BEGIN ENTRIES SHOWN

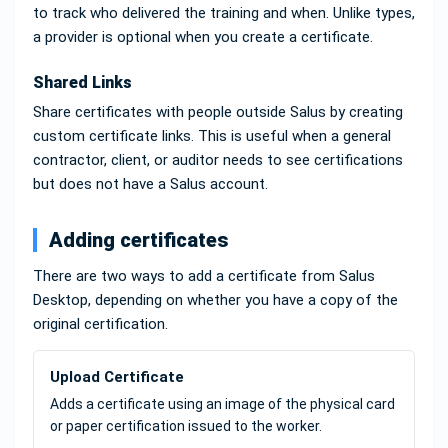
to track who delivered the training and when. Unlike types,
a provider is optional when you create a certificate.
Shared Links
Share certificates with people outside Salus by creating
custom certificate links. This is useful when a general
contractor, client, or auditor needs to see certifications
but does not have a Salus account.
Adding certificates
There are two ways to add a certificate from Salus
Desktop, depending on whether you have a copy of the
original certification.
Upload Certificate
Adds a certificate using an image of the physical card
or paper certification issued to the worker.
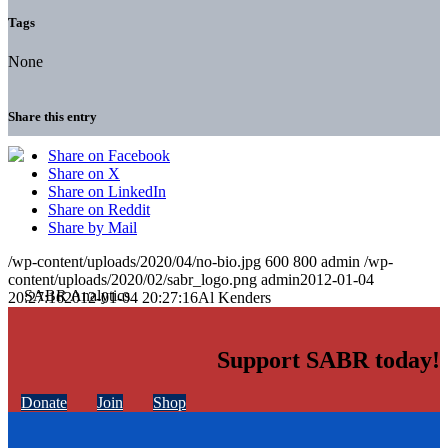
Tags
None
Share this entry
Share on Facebook
Share on X
Share on LinkedIn
Share on Reddit
Share by Mail
/wp-content/uploads/2020/04/no-bio.jpg
600
800
admin
/wp-
content/uploads/2020/02/sabr_logo.png
admin
2012-01-04
20:27:16
2012-01-04 20:27:16
Al Kenders
Support SABR today!
Donate
Join
Shop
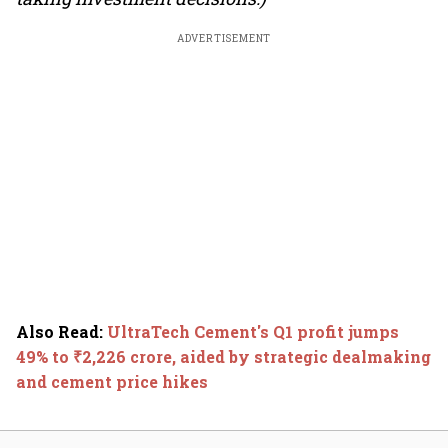
ADVERTISEMENT
Also Read
:
UltraTech Cement's Q1 profit jumps
49% to ₹2,226 crore, aided by strategic dealmaking
and cement price hikes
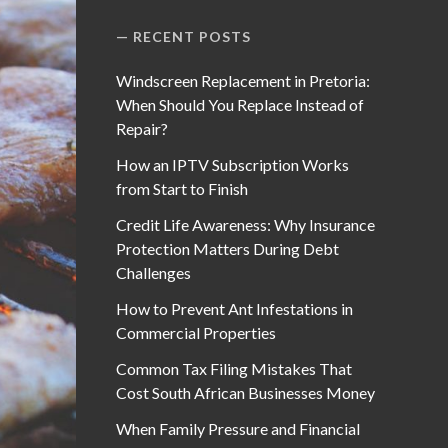
RECENT POSTS
Windscreen Replacement in Pretoria:
When Should You Replace Instead of
Repair?
How an IPTV Subscription Works
from Start to Finish
Credit Life Awareness: Why Insurance
Protection Matters During Debt
Challenges
How to Prevent Ant Infestations in
Commercial Properties
Common Tax Filing Mistakes That
Cost South African Businesses Money
When Family Pressure and Financial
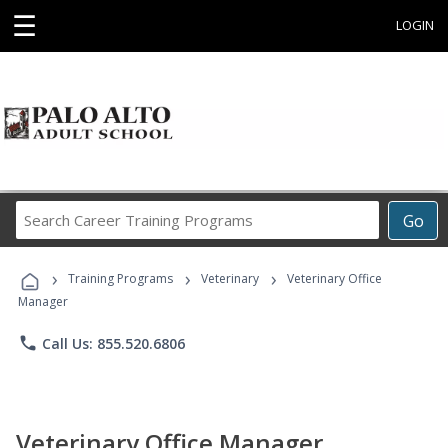
☰
LOGIN
Search
Go
Career
Training
›
›
›
Programs
Training Programs
Veterinary
Veterinary Office
Manager
phone
Call Us: 855.520.6806
Veterinary Office Manager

END ENTRIES SHOWN

(ABOUT THIS EXERCISE)
Your task is to transcribe exactly the lines from the one containing "49% to ₹2,226" through the final line of the entries above, pictures excluded.

(SOLUTION TO THE PROBLEM)
49% to ₹2,226 crore, aided by strategic dealmaking
and cement price hikes
RECENT POSTS
Windscreen Replacement in Pretoria:
When Should You Replace Instead of
Repair?
How an IPTV Subscription Works
from Start to Finish
Credit Life Awareness: Why Insurance
Protection Matters During Debt
Challenges
How to Prevent Ant Infestations in
Commercial Properties
Common Tax Filing Mistakes That
Cost South African Businesses Money
When Family Pressure and Financial
☰
LOGIN
Search
Go
Career
Training
›
›
›
Programs
Training Programs
Veterinary
Veterinary Office
Manager
phone
Call Us: 855.520.6806
Veterinary Office Manager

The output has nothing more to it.